Dean é arrancado de seus pensamentos pelo toque distante de um celular. O celular .. do Sam? O toque familiar parecia vir do guarda-corpo de madeira da amurada do cais. Preocupado que a ligação caísse ou que desistissem do chamado, Dean corre na direção do som. O fato de ser o celular de Sam e ter sido deixado ali deveria ser motivo de preocupação, mas foi alívio o que Dean sentiu ao teclar o código de desbloqueio e levar ansioso o aparelho ao ouvido.

- Sam?

- Sinto desapontá-lo, Dean Winchester.

- Hale? O que fez com meu irmão? Se o matou, pode considerar-se um homem morto. Um .. lobisomem morto.

- Mais ameaças? Não se cansa de repetir sem parar as mesmas ameaças vazias? Você e seu irmão deixaram bem claro desde o início que pretendiam me matar independente de qualquer coisa. Qual a diferença então de ser morto porque nasci lobisomem, por ter arranhado a pintura do seu carro ou por ter matado seu irmão?

- O Sam .. está morto?

- Não prefere descobrir por você mesmo?

- Para onde levou o corpo do Sam, bastardo dos Infernos?
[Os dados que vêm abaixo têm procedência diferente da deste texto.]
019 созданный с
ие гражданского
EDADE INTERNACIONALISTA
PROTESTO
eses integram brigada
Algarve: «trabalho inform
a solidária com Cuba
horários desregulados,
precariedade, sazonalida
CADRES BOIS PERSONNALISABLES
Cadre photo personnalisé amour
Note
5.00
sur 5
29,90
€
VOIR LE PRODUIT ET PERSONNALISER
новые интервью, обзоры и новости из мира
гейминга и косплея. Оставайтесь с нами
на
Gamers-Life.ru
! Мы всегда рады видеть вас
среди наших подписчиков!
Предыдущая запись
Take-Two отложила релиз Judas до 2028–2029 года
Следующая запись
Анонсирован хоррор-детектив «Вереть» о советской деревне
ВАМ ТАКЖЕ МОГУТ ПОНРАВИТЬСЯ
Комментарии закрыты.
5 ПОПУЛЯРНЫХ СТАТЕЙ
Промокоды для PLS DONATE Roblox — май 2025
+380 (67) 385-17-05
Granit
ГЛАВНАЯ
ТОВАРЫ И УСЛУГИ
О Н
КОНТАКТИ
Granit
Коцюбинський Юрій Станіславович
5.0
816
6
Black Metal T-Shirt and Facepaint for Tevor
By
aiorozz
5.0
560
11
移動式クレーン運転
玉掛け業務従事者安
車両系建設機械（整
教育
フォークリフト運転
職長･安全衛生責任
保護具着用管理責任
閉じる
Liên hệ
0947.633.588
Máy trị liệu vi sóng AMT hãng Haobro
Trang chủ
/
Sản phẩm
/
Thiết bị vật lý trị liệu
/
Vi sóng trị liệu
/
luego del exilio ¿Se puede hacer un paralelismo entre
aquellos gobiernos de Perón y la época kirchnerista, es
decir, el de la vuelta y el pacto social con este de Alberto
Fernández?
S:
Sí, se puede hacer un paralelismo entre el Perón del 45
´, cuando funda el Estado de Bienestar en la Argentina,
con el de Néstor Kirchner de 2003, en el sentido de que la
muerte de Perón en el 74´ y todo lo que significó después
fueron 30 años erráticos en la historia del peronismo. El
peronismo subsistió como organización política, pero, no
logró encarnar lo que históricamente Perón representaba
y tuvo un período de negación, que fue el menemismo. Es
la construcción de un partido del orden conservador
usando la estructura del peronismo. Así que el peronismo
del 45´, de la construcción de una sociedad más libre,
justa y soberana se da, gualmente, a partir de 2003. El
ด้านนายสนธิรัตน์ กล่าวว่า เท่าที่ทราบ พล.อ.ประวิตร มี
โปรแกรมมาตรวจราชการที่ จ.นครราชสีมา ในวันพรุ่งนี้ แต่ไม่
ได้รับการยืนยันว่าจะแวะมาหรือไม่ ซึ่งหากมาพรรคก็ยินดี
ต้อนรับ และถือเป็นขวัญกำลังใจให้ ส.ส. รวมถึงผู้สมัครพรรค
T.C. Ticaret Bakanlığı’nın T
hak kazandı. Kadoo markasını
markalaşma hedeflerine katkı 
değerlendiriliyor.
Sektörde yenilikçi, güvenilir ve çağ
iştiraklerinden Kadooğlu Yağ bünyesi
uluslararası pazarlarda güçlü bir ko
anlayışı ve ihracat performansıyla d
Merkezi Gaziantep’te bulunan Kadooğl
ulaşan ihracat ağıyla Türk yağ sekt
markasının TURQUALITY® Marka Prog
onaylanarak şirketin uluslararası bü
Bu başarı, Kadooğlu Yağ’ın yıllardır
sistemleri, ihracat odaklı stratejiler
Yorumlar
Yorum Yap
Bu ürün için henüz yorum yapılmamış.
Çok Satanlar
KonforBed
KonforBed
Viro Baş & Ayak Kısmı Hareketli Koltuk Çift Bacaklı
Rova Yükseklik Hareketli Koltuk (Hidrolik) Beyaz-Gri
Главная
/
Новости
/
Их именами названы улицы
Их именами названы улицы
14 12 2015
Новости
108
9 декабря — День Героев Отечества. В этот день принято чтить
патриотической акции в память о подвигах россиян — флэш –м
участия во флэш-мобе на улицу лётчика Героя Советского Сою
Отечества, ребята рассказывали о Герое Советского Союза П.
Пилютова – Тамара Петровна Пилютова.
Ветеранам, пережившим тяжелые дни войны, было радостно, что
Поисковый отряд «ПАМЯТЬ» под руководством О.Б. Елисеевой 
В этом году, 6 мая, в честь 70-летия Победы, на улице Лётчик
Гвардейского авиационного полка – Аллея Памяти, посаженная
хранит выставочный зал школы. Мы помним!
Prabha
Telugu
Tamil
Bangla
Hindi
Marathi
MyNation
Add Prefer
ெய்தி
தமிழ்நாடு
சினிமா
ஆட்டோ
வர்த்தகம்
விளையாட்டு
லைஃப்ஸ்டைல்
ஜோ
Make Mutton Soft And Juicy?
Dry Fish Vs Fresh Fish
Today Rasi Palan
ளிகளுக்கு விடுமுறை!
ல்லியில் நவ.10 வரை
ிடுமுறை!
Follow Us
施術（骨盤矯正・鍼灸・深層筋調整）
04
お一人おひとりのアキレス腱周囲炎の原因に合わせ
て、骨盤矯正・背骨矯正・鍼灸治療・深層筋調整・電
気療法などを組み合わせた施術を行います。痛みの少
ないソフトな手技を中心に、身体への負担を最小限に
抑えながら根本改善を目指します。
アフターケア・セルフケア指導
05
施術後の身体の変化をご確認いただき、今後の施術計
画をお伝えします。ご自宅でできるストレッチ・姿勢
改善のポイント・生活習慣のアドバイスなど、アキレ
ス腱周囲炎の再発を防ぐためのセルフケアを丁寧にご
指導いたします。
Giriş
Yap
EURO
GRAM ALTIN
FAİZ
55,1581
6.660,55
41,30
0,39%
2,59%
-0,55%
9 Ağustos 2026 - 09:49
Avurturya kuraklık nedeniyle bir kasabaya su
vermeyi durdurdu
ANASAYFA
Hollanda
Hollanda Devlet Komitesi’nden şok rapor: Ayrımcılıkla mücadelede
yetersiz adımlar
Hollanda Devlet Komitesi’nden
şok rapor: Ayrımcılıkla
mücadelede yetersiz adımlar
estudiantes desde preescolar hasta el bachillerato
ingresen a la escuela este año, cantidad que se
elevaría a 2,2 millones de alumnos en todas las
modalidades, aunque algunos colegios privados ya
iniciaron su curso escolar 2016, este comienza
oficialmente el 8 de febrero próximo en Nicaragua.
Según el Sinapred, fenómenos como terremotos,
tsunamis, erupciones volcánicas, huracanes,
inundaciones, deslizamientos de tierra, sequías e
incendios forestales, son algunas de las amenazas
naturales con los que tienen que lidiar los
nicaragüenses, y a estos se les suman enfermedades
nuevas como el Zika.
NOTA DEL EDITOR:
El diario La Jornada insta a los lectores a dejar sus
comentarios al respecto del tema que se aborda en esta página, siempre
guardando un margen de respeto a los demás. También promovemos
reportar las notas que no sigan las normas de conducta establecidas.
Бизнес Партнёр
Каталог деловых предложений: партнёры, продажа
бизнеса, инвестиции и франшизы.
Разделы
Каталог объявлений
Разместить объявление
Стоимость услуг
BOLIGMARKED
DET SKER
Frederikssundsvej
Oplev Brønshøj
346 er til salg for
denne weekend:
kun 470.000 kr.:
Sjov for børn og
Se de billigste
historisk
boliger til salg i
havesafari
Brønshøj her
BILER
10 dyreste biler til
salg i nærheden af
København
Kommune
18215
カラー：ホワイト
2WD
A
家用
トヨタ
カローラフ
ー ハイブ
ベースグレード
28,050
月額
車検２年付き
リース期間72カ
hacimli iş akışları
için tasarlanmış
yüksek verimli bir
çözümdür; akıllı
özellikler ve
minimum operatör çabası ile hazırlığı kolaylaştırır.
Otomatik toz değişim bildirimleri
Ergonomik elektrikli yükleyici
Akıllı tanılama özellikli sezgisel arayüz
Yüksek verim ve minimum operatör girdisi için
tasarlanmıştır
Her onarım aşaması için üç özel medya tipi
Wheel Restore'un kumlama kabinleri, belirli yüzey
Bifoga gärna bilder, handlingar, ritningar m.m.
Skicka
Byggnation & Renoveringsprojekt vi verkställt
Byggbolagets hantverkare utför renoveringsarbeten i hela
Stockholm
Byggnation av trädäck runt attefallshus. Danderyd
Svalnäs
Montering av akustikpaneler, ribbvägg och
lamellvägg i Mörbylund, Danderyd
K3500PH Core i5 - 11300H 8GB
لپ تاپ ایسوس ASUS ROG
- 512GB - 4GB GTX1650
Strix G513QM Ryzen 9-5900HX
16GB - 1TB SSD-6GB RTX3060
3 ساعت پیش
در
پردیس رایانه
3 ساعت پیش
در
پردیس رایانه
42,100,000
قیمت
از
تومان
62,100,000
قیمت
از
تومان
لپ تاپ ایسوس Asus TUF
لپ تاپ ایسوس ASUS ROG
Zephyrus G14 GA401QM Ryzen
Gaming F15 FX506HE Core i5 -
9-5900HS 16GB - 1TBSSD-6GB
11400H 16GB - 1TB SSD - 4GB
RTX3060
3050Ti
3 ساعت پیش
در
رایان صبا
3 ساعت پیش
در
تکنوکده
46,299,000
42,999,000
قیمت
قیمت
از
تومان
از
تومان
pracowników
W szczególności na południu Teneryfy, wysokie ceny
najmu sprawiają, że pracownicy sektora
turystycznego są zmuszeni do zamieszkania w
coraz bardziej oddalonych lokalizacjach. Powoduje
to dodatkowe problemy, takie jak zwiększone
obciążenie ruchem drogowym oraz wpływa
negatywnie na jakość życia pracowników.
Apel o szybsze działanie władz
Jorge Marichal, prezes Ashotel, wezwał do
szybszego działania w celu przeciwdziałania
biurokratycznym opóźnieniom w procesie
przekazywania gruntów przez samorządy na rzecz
- Seu irmão enterrou os corpos dos lobisomens de Cody na floresta. Os corpos até hoje não foram encontrados. Acho que eu estaria fazendo justiça poética se desse ao corpo dele o mesmo destino. Um túmulo anônimo no interior da mata onde ninguém nunca vai encontrar. É isso que planejam fazer com o Boyd? Que já fizeram? Pretendem tirar da família dele até o direito de saberem onde foi enterrado?

- Eu não me arrependo nem um pouco de ter matado esse tal de Boyd. Quanto a isso, creio que me deve um favor. Eu só lamento não ter chegado cinco minutos depois. Você teria sido morto por sua cria e agora teríamos dois monstros assassinos a menos no mundo. E eu não estaria aqui rezando para que meu irmão ainda esteja vivo.

- Se importa de me dizer o que fizeram com o corpo do Boyd?

- Não antes de ter meu irmão de volta.

- Não acho que esteja em condições de fazer exigências. Quem dita as regras agora sou eu.

- Não vai escapar de mim, monstro. Vai morrer pelas minhas mãos. Vou buscá-lo no Purgatório se for necessário. Volto lá só para ter o prazer de cortar fora a sua cabeça como fiz com dezenas de sua espécie amaldiçoada.

- Você me chama de monstro? Não sou eu que dedico minha vida a uma carnificina sem fim contra tudo que é diferente. Não sou eu quem destila um ódio obsessivo por seres cujas necessidades e motivações você nunca procurou entender.

- E nem pretendo. Não me interessam as motivações deles e sim seus atos e as consequências destes atos. As criaturas que matei deixaram um rastro de sangue e dor por onde passaram. Eu e meu irmão chegamos a elas pelos obituários das vítimas que fizeram. Os monstros, bruxas e demônios que matamos destruíram vidas, destroçaram famílias, mataram ou mutilaram inocentes.

- Não foi o que eu vi. Não é o que o FBI acredita.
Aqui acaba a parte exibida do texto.